Laser assisted Hemorrhoidopexy
The procedure which has become popular in recent years is often administered to stage 2 or 3 hemorrhoids, and preferred for less bleeding and pain compared to open surgeries. Results of the procedure start developing in the 3rd week after the procedure. It is performed under general anesthesia.
Transanal Hemorrhoidal Dearterialization (THD)
It is a very effective procedure used for internal hemorrhoids as well as uncomfortable anal mucosa prolapsus.
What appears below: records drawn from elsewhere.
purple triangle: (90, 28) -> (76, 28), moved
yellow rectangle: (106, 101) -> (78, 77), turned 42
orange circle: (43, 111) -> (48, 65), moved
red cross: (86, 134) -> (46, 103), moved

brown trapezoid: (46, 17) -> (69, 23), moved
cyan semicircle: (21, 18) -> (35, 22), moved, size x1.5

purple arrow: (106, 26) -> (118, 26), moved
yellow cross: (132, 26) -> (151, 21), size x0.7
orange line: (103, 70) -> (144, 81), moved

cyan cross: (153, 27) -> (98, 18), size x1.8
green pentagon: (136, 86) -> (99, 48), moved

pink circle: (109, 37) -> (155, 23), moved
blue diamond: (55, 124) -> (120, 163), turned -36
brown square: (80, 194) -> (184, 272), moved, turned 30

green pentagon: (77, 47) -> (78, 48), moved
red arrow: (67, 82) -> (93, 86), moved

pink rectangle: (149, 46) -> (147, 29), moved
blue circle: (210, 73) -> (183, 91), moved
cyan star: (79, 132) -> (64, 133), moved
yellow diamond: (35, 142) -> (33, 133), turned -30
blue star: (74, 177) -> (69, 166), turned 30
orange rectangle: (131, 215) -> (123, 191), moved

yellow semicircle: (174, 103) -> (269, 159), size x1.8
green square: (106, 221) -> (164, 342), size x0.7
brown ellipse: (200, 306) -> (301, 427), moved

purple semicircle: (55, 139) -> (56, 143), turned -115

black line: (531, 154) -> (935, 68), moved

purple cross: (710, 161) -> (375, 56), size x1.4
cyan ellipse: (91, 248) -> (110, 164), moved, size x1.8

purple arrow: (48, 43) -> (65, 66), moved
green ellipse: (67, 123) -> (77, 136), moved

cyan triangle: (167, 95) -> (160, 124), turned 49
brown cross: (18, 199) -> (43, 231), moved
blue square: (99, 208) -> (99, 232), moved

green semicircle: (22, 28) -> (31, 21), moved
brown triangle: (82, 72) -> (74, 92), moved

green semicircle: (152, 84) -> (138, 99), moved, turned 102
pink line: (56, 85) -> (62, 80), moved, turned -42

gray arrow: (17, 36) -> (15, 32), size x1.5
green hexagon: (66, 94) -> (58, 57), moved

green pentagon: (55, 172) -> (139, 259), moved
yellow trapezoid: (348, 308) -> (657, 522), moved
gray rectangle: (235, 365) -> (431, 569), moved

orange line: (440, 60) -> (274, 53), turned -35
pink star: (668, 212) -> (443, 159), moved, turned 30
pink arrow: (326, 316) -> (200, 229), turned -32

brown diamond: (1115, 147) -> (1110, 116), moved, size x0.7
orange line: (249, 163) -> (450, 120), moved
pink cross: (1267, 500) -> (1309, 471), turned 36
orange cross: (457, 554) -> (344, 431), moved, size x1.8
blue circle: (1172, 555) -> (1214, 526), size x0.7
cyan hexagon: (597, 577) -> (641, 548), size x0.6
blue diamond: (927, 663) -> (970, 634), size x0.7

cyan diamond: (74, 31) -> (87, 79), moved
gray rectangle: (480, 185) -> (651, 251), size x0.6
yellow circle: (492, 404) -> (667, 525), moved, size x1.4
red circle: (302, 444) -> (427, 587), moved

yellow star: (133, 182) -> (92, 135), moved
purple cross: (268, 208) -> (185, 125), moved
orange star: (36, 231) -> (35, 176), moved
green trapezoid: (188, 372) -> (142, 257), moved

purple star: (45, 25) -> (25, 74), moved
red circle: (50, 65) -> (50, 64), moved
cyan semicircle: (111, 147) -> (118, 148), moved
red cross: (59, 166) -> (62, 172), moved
During the procedure, Doppler Ultrasound method is used to find the artery that supplies the hemorrhoid, and the artery is banded by suitable means to prevent blood circulation to hemorrhoid, and the mucosa at the same location is hung on anal duct wall for immediate treatment of anal prolapsus. It is performed under general anesthesia.
Prevention
Most hemorrhoids are the result of poor bowel habits. Plenty of water should be consumed along with high fiber food, and hemorrhoids may relapse due to straining or extended time in toilet.